O vale permanecia sombreado, com os corpos de tendões retorcidos do inimigo se movendo lá embaixo, em cores débeis e formas distorcidas. Mas eles ficaram estranhamente imóveis, pela primeira vez nas semanas que se passaram desde que Sorin e Nahiri começaram a lutar contra eles. Eles se viraram para o oeste, para o sol que se punha, e começaram a se balançar levemente, de um lado para o outro.

Então, uma figura impossivelmente imensa ergueu-se atrás das colinas, no lado oposto do vale. Era gigantesca, montanhosa, estranha e terrível de conceber, toda em ossos e tentáculos e tendões.

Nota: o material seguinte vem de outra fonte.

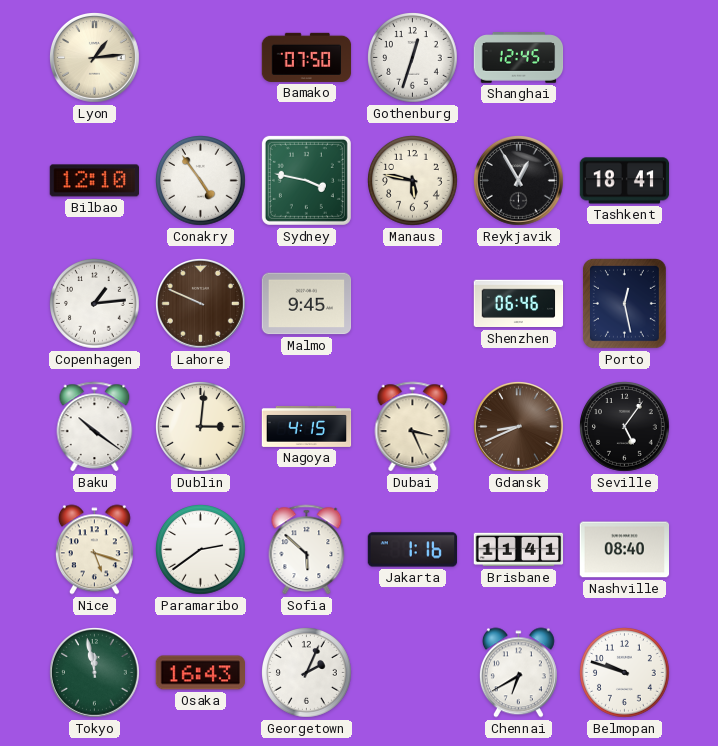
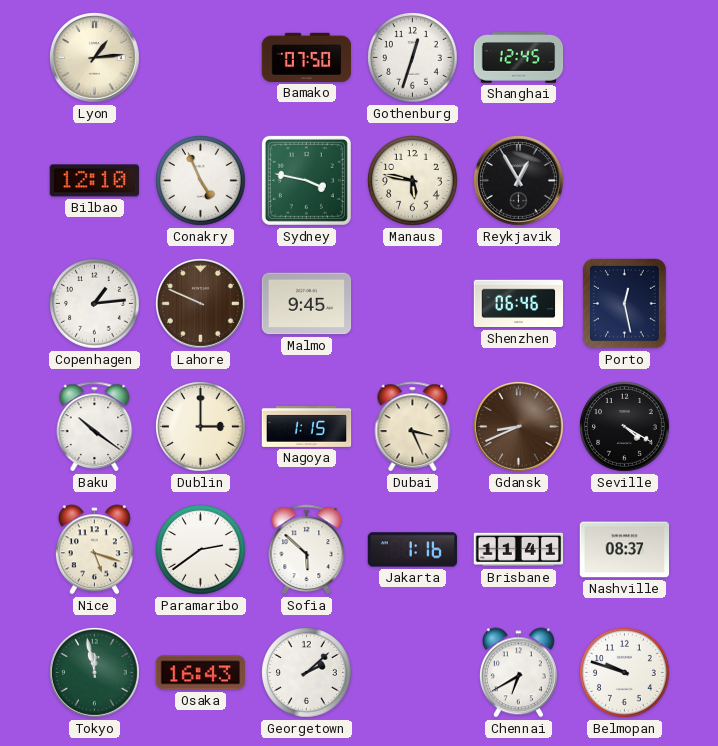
Conakry: 4:54 -> 4:56
Tashkent: 18:41 -> none
Dublin: 3:01 -> 3:00
Nagoya: 4:15 -> 1:15
Seville: 5:06 -> 4:20
Nashville: 08:40 -> 08:37
Georgetown: 2:04 -> 2:08
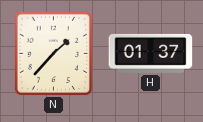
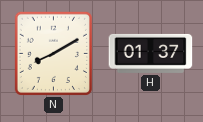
N: 1:37 -> 8:10
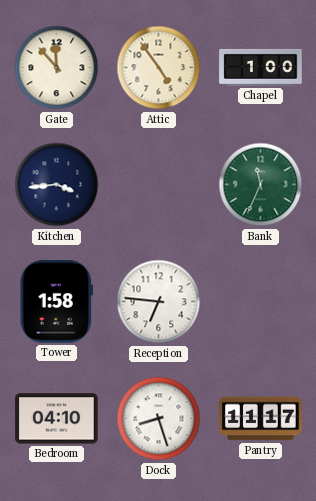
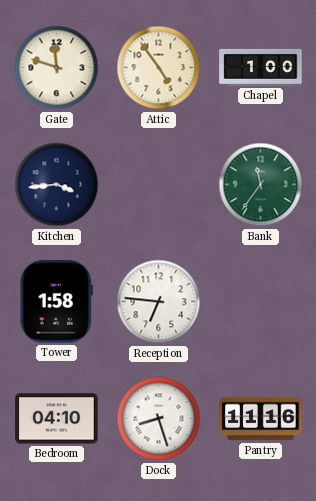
Gate: 11:53 -> 11:48
Bank: 11:34 -> 11:36
Pantry: 11:17 -> 11:16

Ulamog, o Vórtice Infinito

A terra tremeu novamente. A coisa gigantesca se virou. Ela vinha na direção deles. E quando se movia, as massas no vale começaram a surtar à frente, como raspas de ferro que se alinham com um imã.

“Posições de combate,” gritou Nahiri.

Os refugiados estavam parados. Todos eles olhavam para atrás dela, para cima, para a distância infinita entre o que eles sabiam ser verdade e o que seus olhos agora diziam ser verdade. Para que armas e táticas contra um deus deformado e raivoso?

“Anda!” gritou Lian.

Os refugiados começaram a se mexer, pegando em armas, desmontando o acampamento e se preparando para agir – na luta ou na fuga. Pais e mães agarravam seus pequenos. Um homem com uma das pernas quebradas puxou-se para ficar de pé, com o apoio de uma lança.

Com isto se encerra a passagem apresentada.